The Anonymous writer of 'Imperial Hubris' calls the robotic repetition of 'they hate our freedom' "errant and potentially fatal nonsense." He states: "There is no record of a Muslim urging to wage jihad to destroy democracy or credit unions, or universities. What the US does in formulating and implementing policies affecting the Muslim world is infinitely more inflammatory." The US must recognize this to be able to redress the grievances of the Muslim world that are not without basis. However, such rhetoric deflects attention to the real causes and prolongs America's Beauty Sleep. Eyes Wide Shut. In the backdrop, the corpses keep piling up.

 

DEHUMANIZING THE ENEMY

Empathy is absolutely necessary to be able to understand the terrorism phenomenon and begin a curative strategy. It is a natural humanizing element we all are gifted with, enabling us to understand one another as simply sharers in a common essential humanity. Rhetoric checks empathy by presenting the enemy as subhuman, evil, beastly. It ensures that the 'human connection' is not established, dehumanizing the enemy. Rhetoric tends to talk about the other side as the abstract 'enemy' or as a subhuman, demonic 'Axis of Evil.' Rhetoric has worked hard to deflect sympathy from victims of the West's brutal wars and misadventures since decades. It has divided the world into 'The West and the Rest', and presented the West to be on a divinely assigned mission of liberation against subhuman lower-order creatures who must be taught some civilization. In 1937 Winston Churchill said of the Palestinians: "I do not agree that the dog in a manger has the final right to the manger, even though he may have lain there for a very long time. I do not admit that right. I do not admit, for instance, that a great wrong has been done to the Red Indians of America, or the black people of Australia. I do not admit that a wrong has been done to these people by the fact that a stronger race, a higher grade race, a more worldly-wise race, to put it that way, has come in and taken their place." In 1969, Israeli Prime Minister Golda Meir said, "Palestinians do not exist." Prime Minister Menachem Begin called Palestinians "two-legged beasts." Prime Minister Yitzhak Shamir called them "'grasshoppers' who could be crushed."

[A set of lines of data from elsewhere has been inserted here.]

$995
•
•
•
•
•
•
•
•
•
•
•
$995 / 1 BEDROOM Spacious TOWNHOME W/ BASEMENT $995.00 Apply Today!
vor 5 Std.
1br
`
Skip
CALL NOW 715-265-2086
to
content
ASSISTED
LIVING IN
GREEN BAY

 Kyle Fedler says, "When we demonize our enemies we see ourselves as totally righteous and the abstract enemy as totally evil." (On the Rhetoric of a War on Terror, September 2001). This is what makes the methods and means of the war on terror brutal, without moral restraints, conducted in the self-assuredness of a high moral ground. Again, it is rhetoric that comes to the rescue when human rights are blatantly violated. This is what the euphemism 'collateral damage' was invented for_ for the 150, 000 + dead of Iraq and Afghanistan.  The problem of America's high-tech killing machines destroying so much of life other than specific targets is solved through the use of imaginative language.


GREY AREAS

The line between 'terrorism' and 'counter terrorism' (or 'the war on terrorism') becomes indistinguishable here. Kyle Fedler writes: "Invoking the language of war permits the direct and intentional killing of innocent people. So how is this any different from terrorism? If terrorism is the direct and intentional killing of innocent people with the purpose for achieving a greater goal they are not directly linked with, is this not just terrorism?" The underlying logic of terrorist attacks, as well as "retaliatory" wars against governments that "support terrorism," is the same: both punish citizens for the actions of their governments.

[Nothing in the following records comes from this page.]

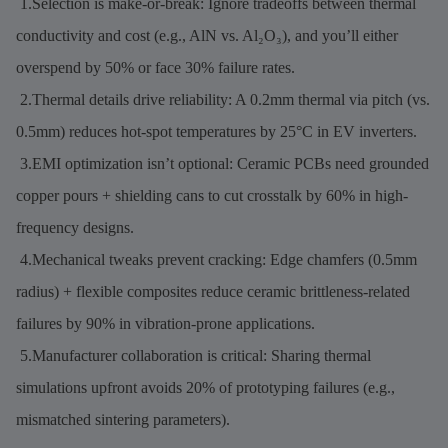
1.Selection is make-or-break: Ignore tradeoffs between thermal
conductivity and cost (e.g., AlN vs. Al₂O₃), and you’ll either
overspend by 50% or face 30% failure rates.
2.Thermal details drive reliability: A 0.2mm thermal via pitch (vs.
0.5mm) reduces hot-spot temperatures by 25°C in EV inverters.
3.EMI optimization isn’t optional: Ceramic PCBs need grounded
copper pours + shielding cans to cut crosstalk by 60% in high-
frequency designs.
4.Mechanical tweaks prevent cracking: Edge chamfers (0.5mm
radius) + flexible composites reduce ceramic brittleness-related
failures by 90% in vibration-prone applications.
5.Manufacturer collaboration is critical: Sharing thermal
simulations upfront avoids 20% of prototyping failures (e.g.,
mismatched sintering parameters).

The power of rhetoric which comes with all the authority and glamorous technology of the world's hyperpower has indeed taken a heavy toll on public opinion. It has in fact, with its skewed up morality, perverted the integrity of the human conscience, head and heart. As a result, prejudices are established as fact, myth as reality. The masses are benumbed to the terrible atrocities in the guise of the 'War on Terror.' And questions cannot be asked. As Bush the Senior had said, "What We Say, Goes."